Try out this model on VESSL Hub.

This example runs a general-purpose speech recognition model, Whisper V3. It is trained on a 680k hours of diverse labelled audio. Whisper is also a multitasking model that can perform multilingual speech recognition, speech translation, and language identification.
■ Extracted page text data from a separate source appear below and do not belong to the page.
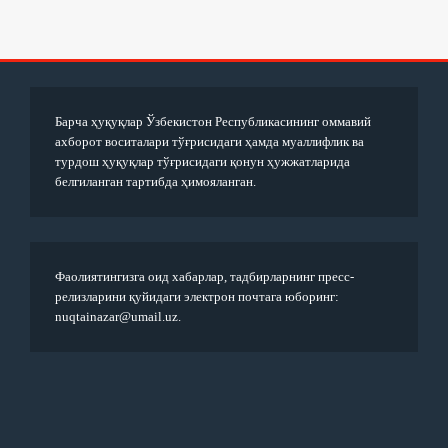
Барча ҳуқуқлар Ўзбекистон Республикасининг оммавий
ахборот воситалари тўғрисидаги ҳамда муаллифлик ва
турдош ҳуқуқлар тўғрисидаги қонун ҳужжатларида
белгиланган тартибда ҳимояланган.
Фаолиятингизга оид хабарлар, тадбирларнинг пресс-
релизларини қуйидаги электрон почтага юборинг:
nuqtainazar@umail.uz.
It can generalize to many domains without additional fine-tuning.

Running the model

You can run the model with our quick command.
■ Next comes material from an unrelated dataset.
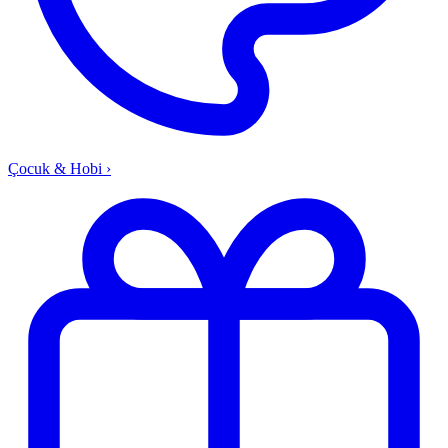
Çocuk & Hobi
›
vessl run create -f whisper.yaml

If you open log pages, you can see the result of inference for first 5 data in Librispeech_asr dataset.
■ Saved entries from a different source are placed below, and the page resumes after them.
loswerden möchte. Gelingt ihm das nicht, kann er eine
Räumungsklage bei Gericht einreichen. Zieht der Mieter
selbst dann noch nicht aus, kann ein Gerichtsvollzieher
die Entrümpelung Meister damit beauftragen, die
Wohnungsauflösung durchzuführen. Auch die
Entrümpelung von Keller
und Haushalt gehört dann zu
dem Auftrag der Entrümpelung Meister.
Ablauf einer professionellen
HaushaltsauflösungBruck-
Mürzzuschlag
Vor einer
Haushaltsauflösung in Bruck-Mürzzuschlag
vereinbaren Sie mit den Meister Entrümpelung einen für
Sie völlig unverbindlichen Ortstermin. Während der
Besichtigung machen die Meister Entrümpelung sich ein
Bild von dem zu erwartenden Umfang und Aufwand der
Here’s a rundown of the whisper.yaml file.

name: whisper-v3
description: A template Run for inference of whisper v3 on librispeech_asr test set
resources:
  cluster: vessl-gcp-oregon
  preset: v1.l4-1.mem-42
image: quay.io/vessl-ai/hub:torch2.1.0-cuda12.2-202312070053
import:
  /model/: hf://huggingface.co/VESSL/Whisper-large-v3
  /dataset/: hf://huggingface.co/datasets/VESSL/librispeech_asr_clean_test
  /code/:
    git:
      url: https://github.com/vessl-ai/hub-model
      ref: main
run:
  - command: |-
      pip install -r requirements.txt
      python inference.py
    workdir: /code/whisper-v3